3GPP Release 11: The Air Is Getting Thin
3GPP standardization is well ahead of real life deployments and it has to be, as developing and testing the ever more complicated features takes time. Currently, Release 8 of the specifications has made it into the real world, with HSPA+ Dual Carrier deployments and first LTE networks now in commercial use. So from a radio access, speed and capacity point of view, what's in store between this and what will Release 11, that is currently under development, put on top of it?
A detailed resource listing the new features of each Release can be found here. If you have a look you'll immediately see that my list below is but a tiny fraction of what has been done in each release. My focus for this post, however, is very narrow and only looks at how the capacity of the macro base stations is enhanced as we go forward.
In Release 9, HSDPA gets enhanced by adding MIMO to Release 8's combination of Dual Carrier + 64-QAM, pushing theoretical peek data rates from 42.2 MBit/s to 84.4 MBit/s. To make things more flexible, the two 5 MHz carriers can now be in different frequency bands. In the uplink direction, dual carrier operation is introduced (while having been present in the downlink since Release 8), thus pushing theoretical uplink data rates beyond 20 MBit/s.
With Release 10, 3 and 4-carrier HSDPA is specified in up to two different frequency bands. Like the already existing dual-carrier feature, aggregating carriers has little impact on overall capacity of the network but offers higher peak data rates to individual users. On the LTE side, carrier aggregation beyond the initial 20 MHz is introduced and the number of antennas for MIMO in the downlink direction is increased from 4 to 8. Again, this is well beyond what is used in life networks today with up to two independent streams in the case of LTE. In the uplink direction, up to 4 antennas are now specified to increase data rates under ideal conditions.
From a raw maximum throughput point of view it seems that a limit has been reached.
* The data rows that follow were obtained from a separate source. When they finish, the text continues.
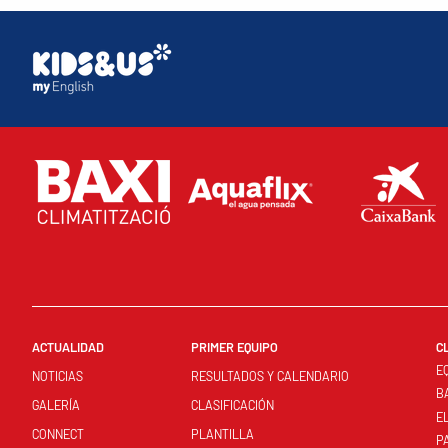
ACTUALIDAD
PRIMER EQUIPO
C
E
NOTICIAS
RESULTADOS Y CALENDARIO
B
GALERÍA
CLASIFICACIÓN
E
CONNECT
PLANTILLA
P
It is unlikely anything more than 64-QAM modulation makes sense and 8 MIMO data streams will keep engineers busy for a long time to figure out how to put such a high number of antennas on roof tops and crammed into small devices.
But ultra high data rates are not everything when it comes to overall maco network capacity. A major issue is interference between cells, especially for users that are at a location where they get a strong signal from more than one cell. Here, higher order modulation and MIMO is not much help.
Therefore, one of the major topics in 3GPP Release 11 in this respect is Coordinated Multi-Point (CoMP) transmission. Nomor's current LTE newsletter shows this quite clearly by giving an overview of currently active work items in the different RAN working groups.
Here's an abbreviated list of the objectives of CoMP from the current version of the work item description (RP-111117):
- Specify the support of intra- and inter-cell CoMP
- Joint transmission
- Coordinated scheduling/beamforming
And, in case that has sparked your interest, further details can be found in the study item 3GPP TR 36.819 that preceded the current work item.
Coming back to the title of the post "the air is getting thin", it's interesting to observe that after years of specifying how to get ever faster data rates, significant work is now done around improving data rates in places far away from a good signal. Not only will this help individual users to get a higher data rate in such places, but network capacity in general is increased by spending less time transmitting and repeating lost data slowly with a very low modulation and coding scheme. It will take a few years before we see this in practice but I think chances are high that the result of this work item will see the light of day.